A presença de Graça Aranha no exterior não se limitou às atividades diplomáticas. Ele também se interessou interesse pelas novas correntes literárias, seja no campo do modernismo e do surrealismo, seja em posições mais conservadoras, como a de Maurice Barrés, de quem se tornou amigo e sobre quem escreveu depoimento.


Em 1921 Graça Aranha se transferiu em definitivo para o Brasil, pretendendo assumir uma liderança no movimento de renovação literária. A sua participação na Semana de Arte Moderna é discutida: alguns o consideram o grande líder do movimento, para outros seria apenas tolerado pelo grupo de jovens. Pronunciou a conferência de abertura da Semana sobre A emoção estética na arte moderna em fevereiro de 1922, no Teatro Municipal de São Paulo, e pode-se afirmar que a sua concepção filosófica e o seu espírito intelectual não estavam inteiramente de acordo com o ideário dos jovens escritores paulistas.


A estética da vida (ensaios) em 1921, e as obras posteriores, O espírito moderno (ensaios) em 1925, A viagem maravilhosa, em 1929, e O meu primeiro romance, póstumo e incompleto, além da peça Malazarte , não encontraram a mesma receptividade do primeiro livro, mas uma referência especial deve ser feita ao prefácio ao volume de Correspondência entre Machado e Nabuco (1925).

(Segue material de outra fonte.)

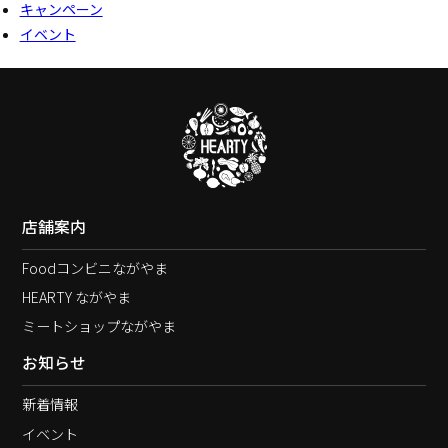
キャンペーン
イベント
店舗案内
Foodコンビニながやま
HEARTY ながやま
ミートショップながやま
お知らせ
新着情報
イベント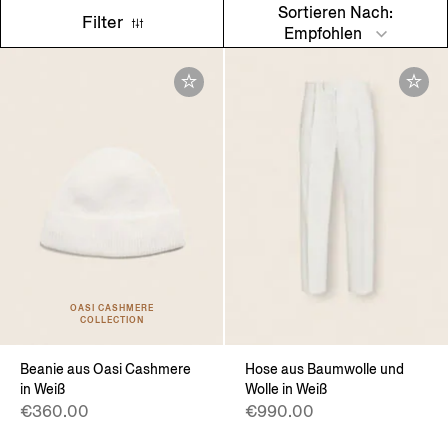
Sortieren Nach:
Filter
Empfohlen
OASI CASHMERE
COLLECTION
Beanie aus Oasi Cashmere
Hose aus Baumwolle und
in Weiß
Wolle in Weiß
€360.00
€990.00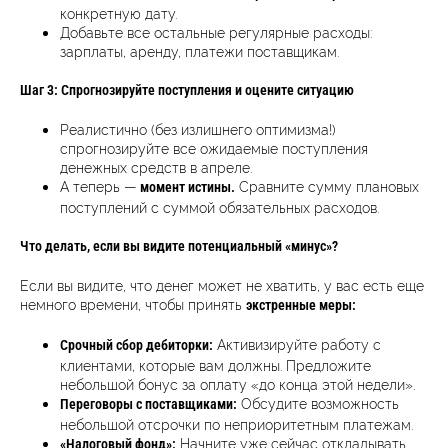
конкретную дату.
Добавьте все остальные регулярные расходы:
зарплаты, аренду, платежи поставщикам.
Шаг 3: Спрогнозируйте поступления и оцените ситуацию
Реалистично (без излишнего оптимизма!)
спрогнозируйте все ожидаемые поступления
денежных средств в апреле.
А теперь —
Сравните сумму плановых
момент истины.
поступлений с суммой обязательных расходов.
Что делать, если вы видите потенциальный «минус»?
Если вы видите, что денег может не хватить, у вас есть еще
немного времени, чтобы принять
экстренные меры:
Активизируйте работу с
Срочный сбор дебиторки:
клиентами, которые вам должны. Предложите
небольшой бонус за оплату «до конца этой недели».
Обсудите возможность
Переговоры с поставщиками:
небольшой отсрочки по неприоритетным платежам.
Начните уже сейчас откладывать
«Налоговый фонд»: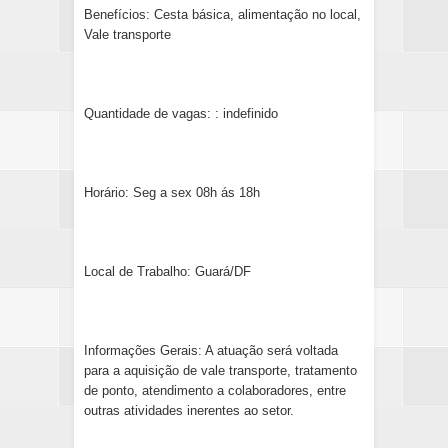
Benefícios: Cesta básica, alimentação no local,
Vale transporte
Quantidade de vagas: : indefinido
Horário: Seg a sex 08h ás 18h
Local de Trabalho: Guará/DF
Informações Gerais: A atuação será voltada
para a aquisição de vale transporte, tratamento
de ponto, atendimento a colaboradores, entre
outras atividades inerentes ao setor.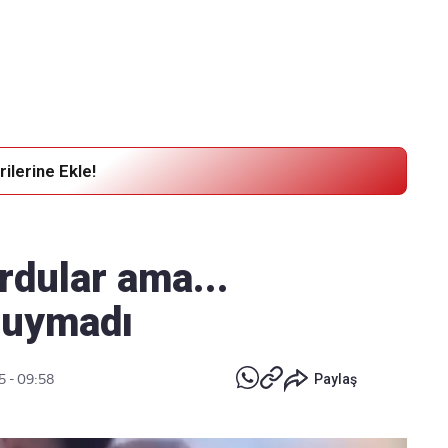
Haber Verin
Editör masamıza bilgi ve materyal göndermek için
tıklayın
ilerine Ekle!
rdular ama...
 duymadı
5 - 09:58
Paylaş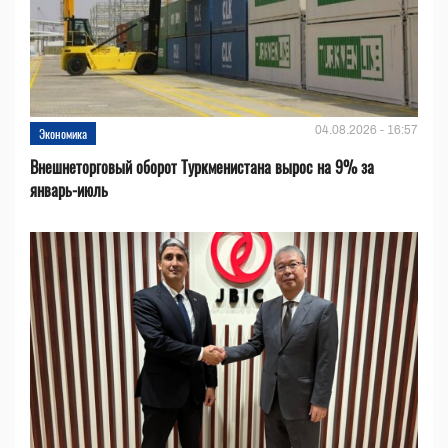
04.08.2026 - 16:57
Экономика
Внешнеторговый оборот Туркменистана вырос на 9% за
январь-июль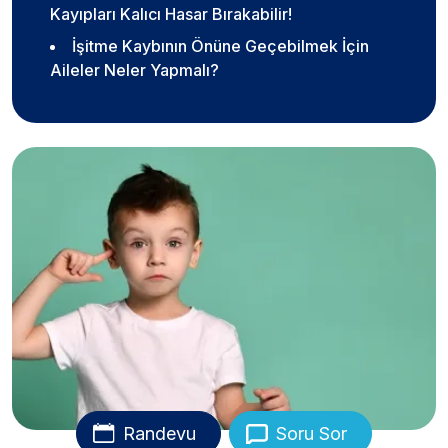
Kayıpları Kalıcı Hasar Bırakabilir!
İşitme Kaybının Önüne Geçebilmek İçin
Aileler Neler Yapmalı?
Randevu
Soru Sor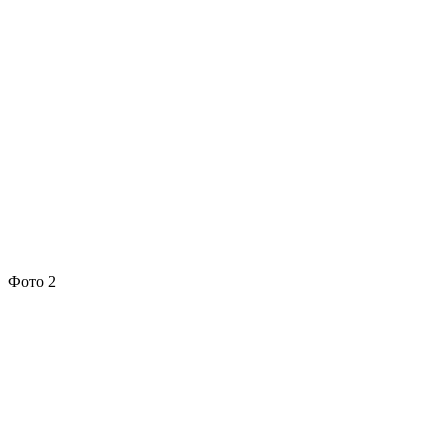
Фото 2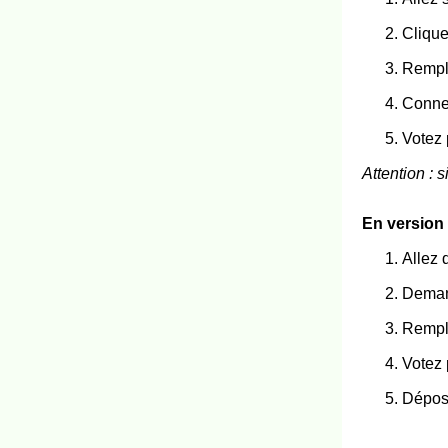
Clique
Rempli
Conne
Votez 
Attention : 
En version
Allez 
Deman
Rempl
Votez 
Dépose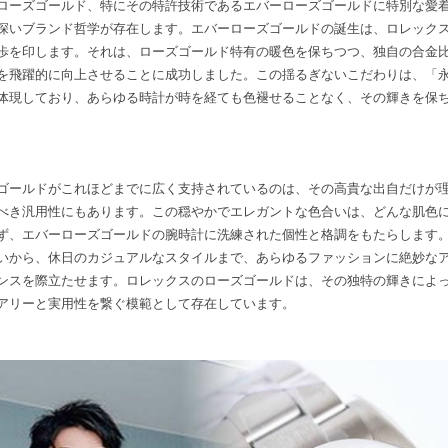
ローズゴールド、特にその特許技術であるエバーローズゴールドに特別な愛
深いブランド哲学が存在します。エバーローズゴールドの誕生は、ロレック
歩を印します。それは、ローズゴールド特有の暖色を保ちつつ、独自の合金
を飛躍的に向上させることに成功しました。この揺るぎないこだわりは、「
体現しており、あらゆる時計が時を経ても色褪せることなく、その輝きを保
ゴールドがこれほどまでに広く支持されているのは、その高貴な出自だけが
べき汎用性にもあります。この穏やかでエレガントな色合いは、どんな肌色
ず、エバーローズゴールドの腕時計に洗練された個性と格調をもたらします
いから、休日のカジュアルなスタイルまで、あらゆるファッションに絶妙な
ンスを際立たせます。ロレックスのローズゴールドは、その独特の輝きによ
アリーと実用性を繋ぐ模範として存在しています。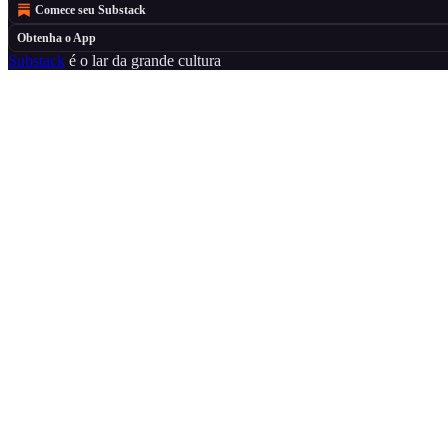
Comece seu Substack
Obtenha o App
Substack
é o lar da grande cultura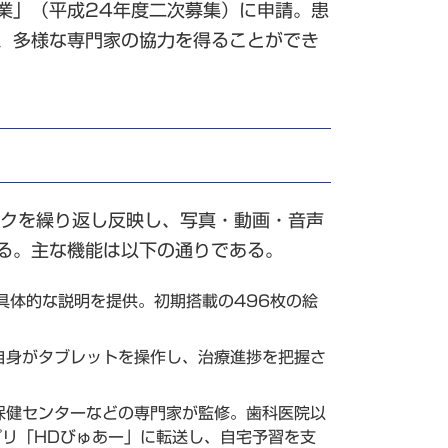
業」（平成24年度二次募集）に申請。患
、多様な専門家の協力を得ることができ
ックを繰り返し反映し、写真・動画・音声
る。主な機能は以下の通りである。
、具体的な説明を提供。初期搭載の496枚の絵
患者自身がタブレットを操作し、治療進捗を把握さ
保健センターなどの専門家が監修。歯科医院以
アプリ「HDびゅあー」に転送し、自宅予習を支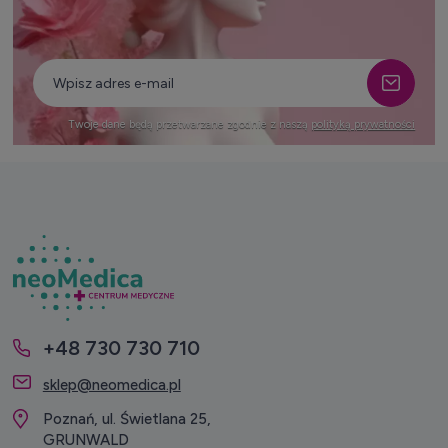
Twoje dane będą przetwarzane zgodnie z naszą
polityką prywatności
+48 730 730 710
sklep@neomedica.pl
Poznań, ul. Świetlana 25,
GRUNWALD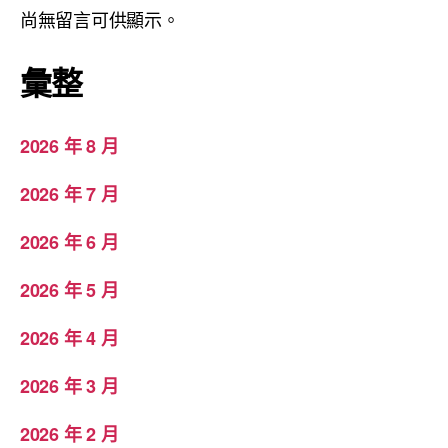
尚無留言可供顯示。
彙整
2026 年 8 月
2026 年 7 月
2026 年 6 月
2026 年 5 月
2026 年 4 月
2026 年 3 月
2026 年 2 月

Em junho de 1924 proferiu na Academia Brasileira de Letras a conferência sobre O espírito moderno como prenúncio de seu desligamento. Nesse discurso, Graça examina a posição da ABL, declarando que ''a fundação da Academia foi um equívoco e um erro'' e acrescenta: ''A Academia será uma reunião de espectros?''.


A sessão foi tumultuada, com Graça Aranha sendo carregado ao final nos braços de vários jovens, inclusive Alceu Amoroso Lima e Augusto Frederico Schmidt. Osório Duque Estrada faz um protesto e Coelho Neto, também carregado pelos adeptos, se declara ''O último dos helenos''.


No projeto apresentado à instituição em 3 de julho, Graça propugna para que a Academia faça um dicionário brasileiro de língua portuguesa, incorporando os brasileirismos. O projeto foi rejeitado com parecer do acadêmico Mário de Alencar. Graça Aranha envia carta com o rompimento definitivo: ''A Academia quer persistir na sua posição eclética e antiquada, nefasta à literatura brasileira. Ela morreu para mim, como também não existe para o pensamento e para a vida atual do Brasil. Se fui incoerente aí permanecendo, separo-me da Academia pela coerência''.


A Academia, como do seu estilo, de forma gradual e sem arroubos, foi se renovando e acolhendo em seu seio os modernistas Manuel Bandeira e Ribeiro Couto, e os jovens paulistas de 22: Guilherme de Almeida, Cassiano Ricardo e Menotti del Picchia.


Assim, ao contrário da expressão de Graça Aranha, segundo a qual ''se a Academia não se renova, morra a Academia'', a ABL não morreu, se renovou, está viva e atuante, ao completar cento e oito anos de existência.